As we reported last year, despite hard opposition from the dairy industry and advocacy groups, the New Mexico State Environment Department passed regulations requiring dairies to line lagoons with synthetic liners to prevent leakage. Dairies must also install monitoring wells above and below their operations that test for a range of contaminants.
Dairies in Washington and many other states have resisted these simple types of regulations. Sandy Howard, spokesperson for the Washington Department of Ecology said that dairies grew upset over a constant stream of fines they were receiving from the department. In western Washington, dairies say it's tough for them to abide by clean water requirements because the high levels of precipitation wash manure off of their fields before plants can use it up. After receiving pressure from citizens and the state Department of Ecology, in 2003, the dairy industry pushed the state to move regulation of dairies over to the state Department of Agriculture -- whose regulators are said to be friendlier to dairymen. Many small dairies struggling to deal with the manure runoff issue in the western part of the state moved east to places like Yakima Valley.
“We remain concerned about the nitrates in the groundwater in Yakima County, and we’re looking forward to the results of the EPA’s study,” said Howard.
The EPA’s study in the Lower Yakima Valley is significant because it ties pollution to specific polluters, which means they can be held responsible. But they must be held responsible by the states where they're located, which are in charge of regulation. Dairies have slyly moved around the West to find the states with the least regulations – states like Idaho, for example.

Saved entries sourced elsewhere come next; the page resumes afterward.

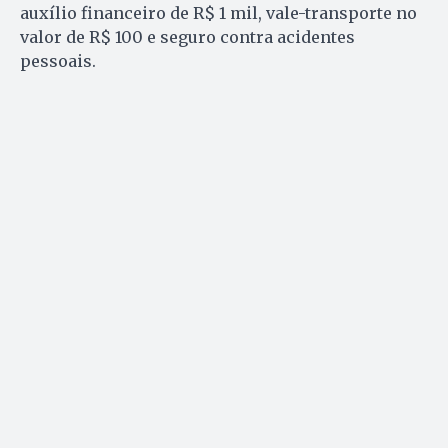
auxílio financeiro de R$ 1 mil, vale-transporte no
valor de R$ 100 e seguro contra acidentes
pessoais.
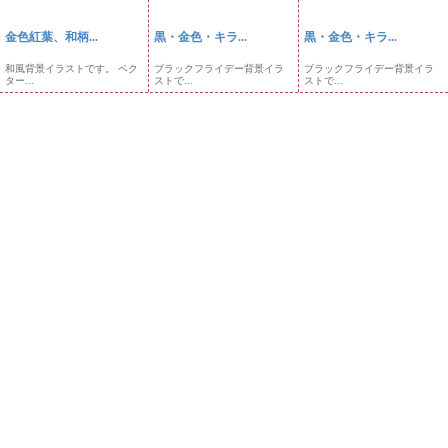
金色紅葉、和柄...
黒・金色・キラ...
黒・金色・キラ...
和風背景イラストです。 ベク
ブラックフライデー背景イラ
ブラックフライデー背景イラ
ター...
ストで...
ストで...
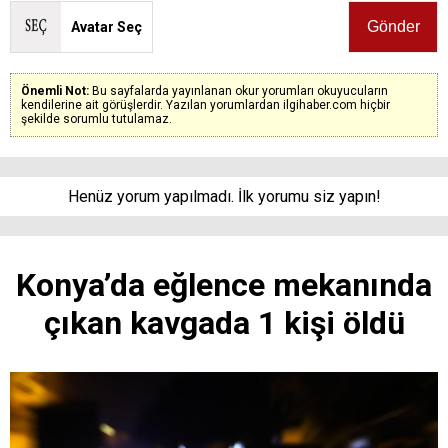
Avatar Seç
Önemli Not:
Bu sayfalarda yayınlanan okur yorumları okuyucuların
kendilerine ait görüşlerdir. Yazılan yorumlardan ilgihaber.com hiçbir
şekilde sorumlu tutulamaz.
Henüz yorum yapılmadı. İlk yorumu siz yapın!
Konya’da eğlence mekanında
çıkan kavgada 1 kişi öldü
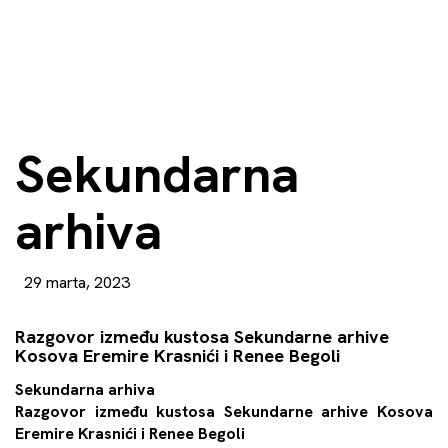
Sekundarna
arhiva
29 marta, 2023
Razgovor između kustosa Sekundarne arhive
Kosova Eremire Krasnići i Renee Begoli
Sekundarna arhiva
Razgovor između kustosa Sekundarne arhive Kosova
Eremire Krasnići i Renee Begoli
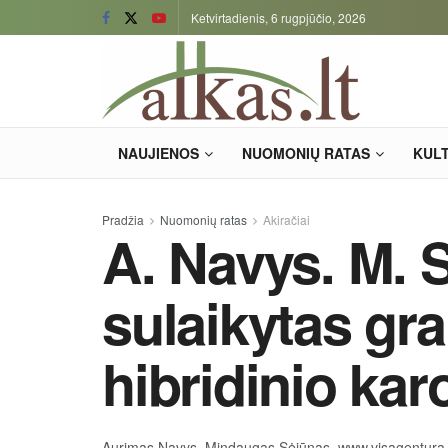
Ketvirtadienis, 6 rugpjūčio, 2026
NAUJIENOS
NUOMONIŲ RATAS
KUL
Pradžia
Nuomonių ratas
Akiračiai
A. Navys. M. 
sulaikytas gra
hibridinio kar
Aurimas Navys, Mindaugas Sėjūnas, www.visagentura.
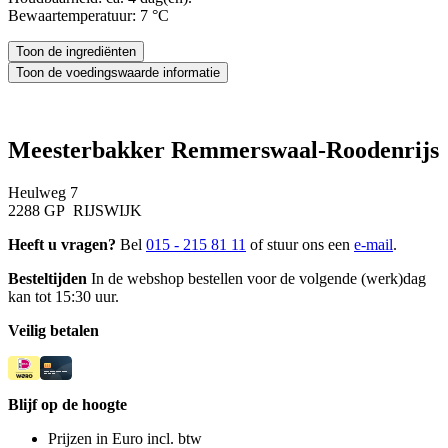
Bewaartemperatuur: 7 °C
Meesterbakker Remmerswaal-Roodenrijs
Heulweg 7
2288 GP RIJSWIJK
Heeft u vragen?
Bel
015 - 215 81 11
of stuur ons een
e-mail
.
Besteltijden
In de webshop bestellen voor de volgende (werk)dag
kan tot 15:30 uur.
Veilig betalen
Blijf op de hoogte
Prijzen in Euro incl. btw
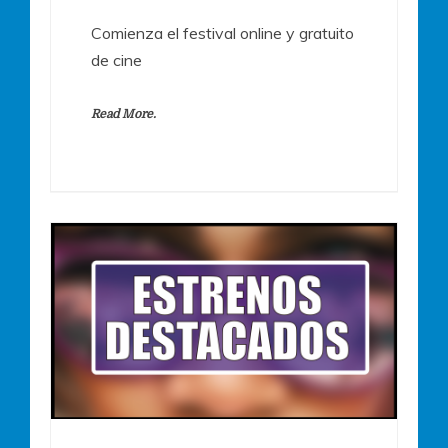
Comienza el festival online y gratuito
de cine
Read More.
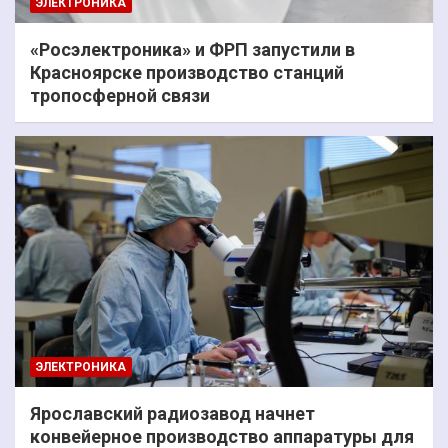
ЭЛЕКТРОНИКА
«Росэлектроника» и ФРП запустили в
Красноярске производство станций
тропосферной связи
ЭЛЕКТРОНИКА
Ярославский радиозавод начнет
конвейерное производство аппаратуры для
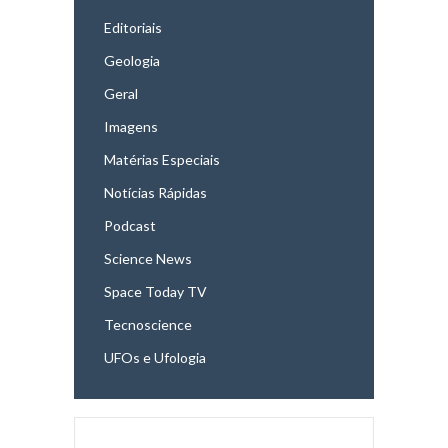
Editoriais
Geologia
Geral
Imagens
Matérias Especiais
Notícias Rápidas
Podcast
Science News
Space Today TV
Tecnoscience
UFOs e Ufologia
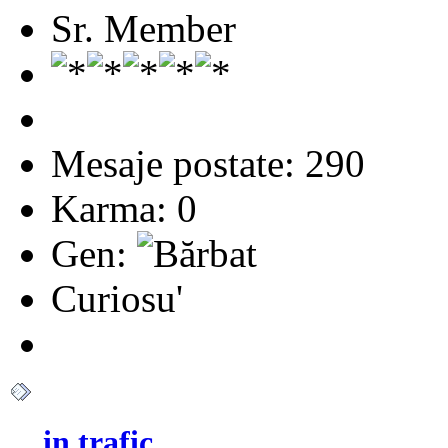
Sr. Member
Mesaje postate: 290
Karma: 0
Gen:
Curiosu'
... in trafic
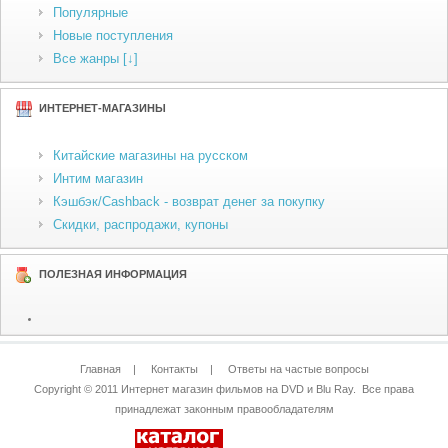
Популярные
Новые поступления
Все жанры [↓]
ИНТЕРНЕТ-МАГАЗИНЫ
Китайские магазины на русском
Интим магазин
Кэшбэк/Cashback - возврат денег за покупку
Скидки, распродажи, купоны
ПОЛЕЗНАЯ ИНФОРМАЦИЯ
Главная
|
Контакты
|
Ответы на частые вопросы
Copyright © 2011
Интернет магазин фильмов на DVD и Blu Ray
. Все права
принадлежат законным правообладателям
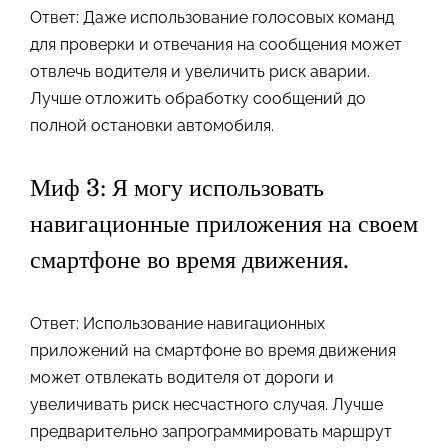
Ответ: Даже использование голосовых команд
для проверки и отвечания на сообщения может
отвлечь водителя и увеличить риск аварии.
Лучше отложить обработку сообщений до
полной остановки автомобиля.
Миф 3: Я могу использовать
навигационные приложения на своем
смартфоне во время движения.
Ответ: Использование навигационных
приложений на смартфоне во время движения
может отвлекать водителя от дороги и
увеличивать риск несчастного случая. Лучше
предварительно запрограммировать маршрут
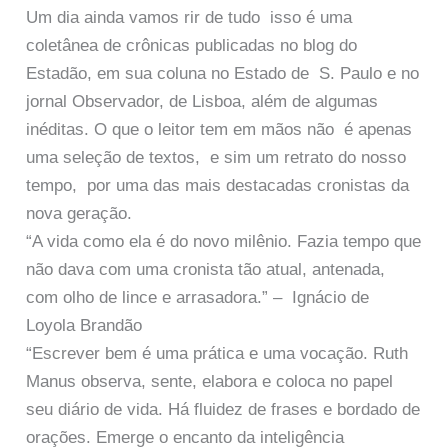
Um dia ainda vamos rir de tudo isso é uma
coletânea de crônicas publicadas no blog do
Estadão, em sua coluna no Estado de S. Paulo e no
jornal Observador, de Lisboa, além de algumas
inéditas. O que o leitor tem em mãos não é apenas
uma seleção de textos, e sim um retrato do nosso
tempo, por uma das mais destacadas cronistas da
nova geração.
“A vida como ela é do novo milênio. Fazia tempo que
não dava com uma cronista tão atual, antenada,
com olho de lince e arrasadora.” – Ignácio de
Loyola Brandão
“Escrever bem é uma prática e uma vocação. Ruth
Manus observa, sente, elabora e coloca no papel
seu diário de vida. Há fluidez de frases e bordado de
orações. Emerge o encanto da inteligência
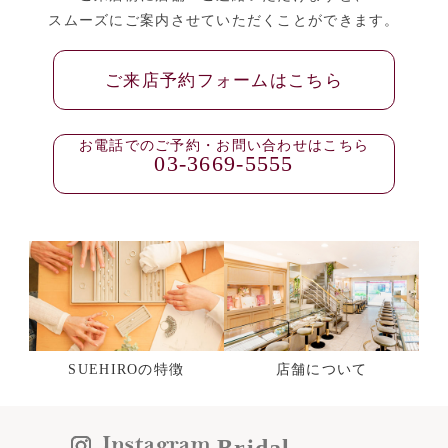
スムーズにご案内させていただくことができます。
ご来店予約フォームはこちら
お電話でのご予約・お問い合わせはこちら
03-3669-5555
SUEHIROの特徴
店舗について
Bridal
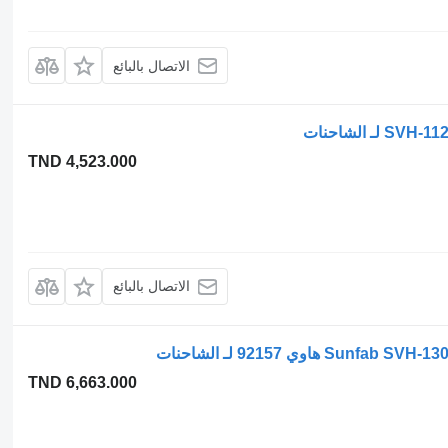
الاتصال بالبائع
TND 4,523.000
الاتصال بالبائع
TND 6,663.000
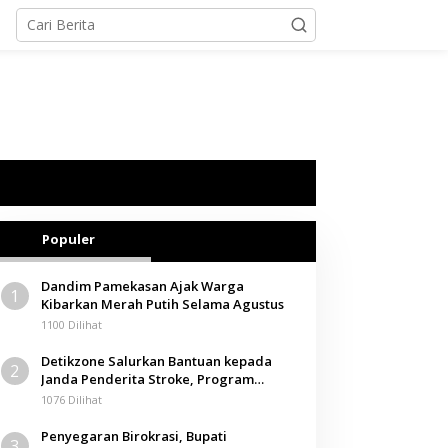
Populer
Dandim Pamekasan Ajak Warga
1
Kibarkan Merah Putih Selama Agustus
1100 Dilihat
Detikzone Salurkan Bantuan kepada
2
Janda Penderita Stroke, Program
Berbagi Masuki Hari ke-61
1076 Dilihat
Penyegaran Birokrasi, Bupati
3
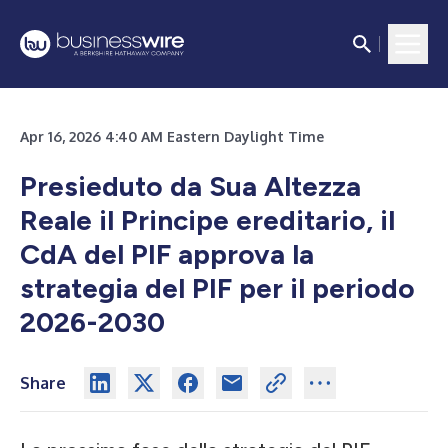
Apr 16, 2026 4:40 AM Eastern Daylight Time
Presieduto da Sua Altezza
Reale il Principe ereditario, il
CdA del PIF approva la
strategia del PIF per il periodo
2026-2030
Share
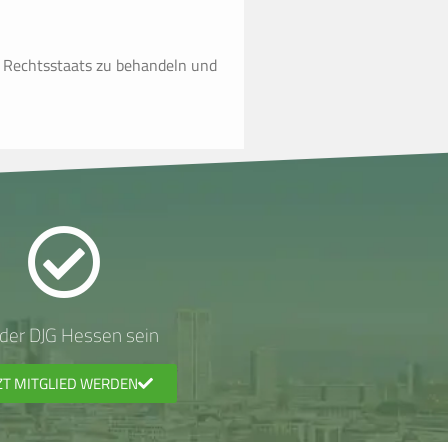
des Rechtsstaats zu behandeln und
l der DJG Hessen sein
ZT MITGLIED WERDEN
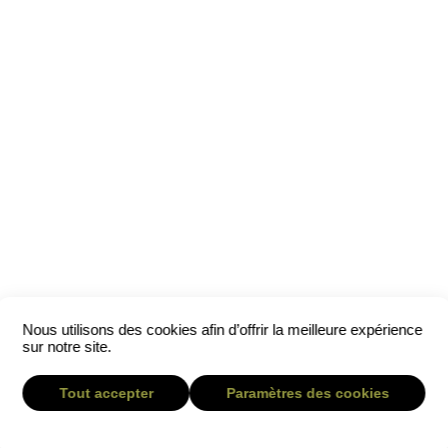
Nous utilisons des cookies afin d’offrir la meilleure expérience
sur notre site.
Tout accepter
Paramètres des cookies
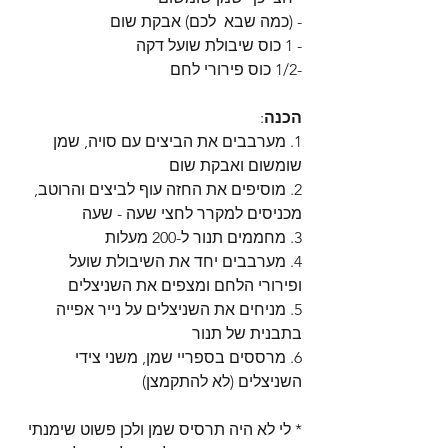
- (כמה שבא  לכם) אבקת שום
- 1 כוס שיבולת שועל דקה
-1/2 כוס פירורי לחם
הכנה
:
1. מערבבים את הביצים עם סויה, שמן 
שומשום ואבקת שום
2. מוסיפים את החזה עוף לביצים והרוטב, 
מכניסים למקרר לחצי שעה - שעה
3. מחממים תנור ל-200 מעלות
4. מערבבים יחד את השיבולת שועל 
ופירורי הלחם ומצפים את השניצלים
5. מניחים את השניצלים על נייר אפייה 
בתבנית של תנור
6. מרססים בספריי שמן, משני צידי 
השניצלים (לא להתקמצן)
* לי לא היה תרסיס שמן ולכן פשוט שימנתי 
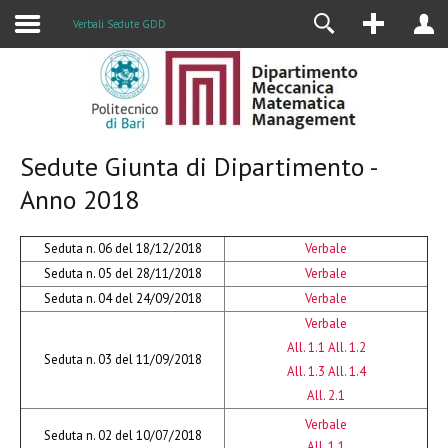
Alumni
Verbali Sedute GDD
Sedute Giunta di Dipartimento -
Anno 2018
Seduta n. 06 del 18/12/2018
Verbale
Seduta n. 05 del 28/11/2018
Verbale
Seduta n. 04 del 24/09/2018
Verbale
Verbale
All. 1.1
All. 1.2
Seduta n. 03 del 11/09/2018
All. 1.3
All. 1.4
All. 2.1
Verbale
Seduta n. 02 del 10/07/2018
All. 1.1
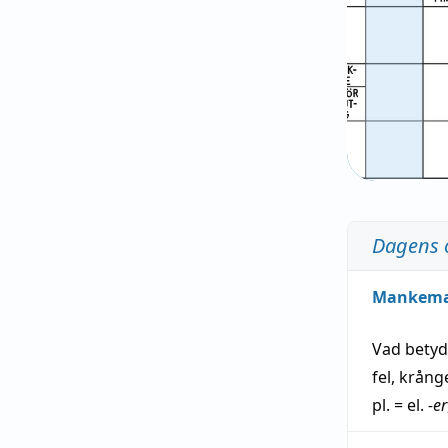
Dagens 
Mankem
Vad bety
fel
,
krång
pl. = el.
-er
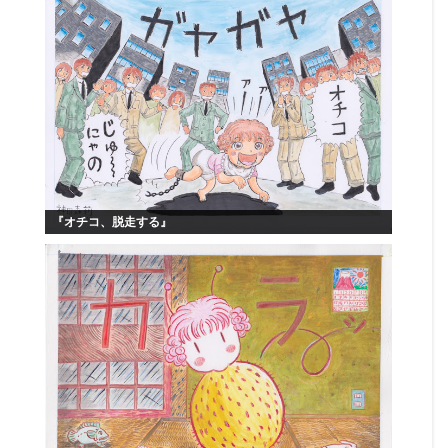
『オチコ、脱走する』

In states like Idaho, Washington and California, much of the nitrogen in groundwater comes from dairies. In the Midwest, nitrogen often leaks into groundwater from fertilizers and feedlots.
Federal officials conceded that their report was limited, in part, because dairies wouldn’t provide specific information on numbers of animals in their operations or quantities of nitrogen leaking from their lagoons. So the report had to use existing information on leakage rates to estimate how much the dairies were polluting. But the study found downstream water wells contained chemicals that would have originated in upstream dairy lagoons, providing “strong evidence that the dairies evaluated in this study are likely sources of the nitrate levels in the drinking water wells."
Of course, there’s enough ambiguity in the report for the industry to try to counter its findings. Dairies say the study did not take into account septic systems, which could also be the source of the nitrates – a common industry excuse – and that it did not take into account different soil types.
"It’s incredibly biased and unfair for a federal agency to not just point the finger at a particular industry but at four specific family farms," Adam Dolsen, co-owner of one of the dairies singled out by the report, told the Yakima Herald.
I can see my little boy, Nico, using that tactic on me one day: “Why are you blaming me for Lego pieces all over the carpet when myriad forces of the universe are in play?” He’s very bright.
It isn’t all that difficult to line lagoons and post monitoring wells. The technology exists and is in use in several states. It does, of course, cost extra money. But as dairies found out in New Mexico, it often takes more to litigate against regulations than to just comply. It boils down to a political fight for people that don’t like being told what to do even if it makes grandmas sick and babies blue.
Neil LaRubbio is the editorial fellow with High Country News. His Twitter handle is @VictorAntonin.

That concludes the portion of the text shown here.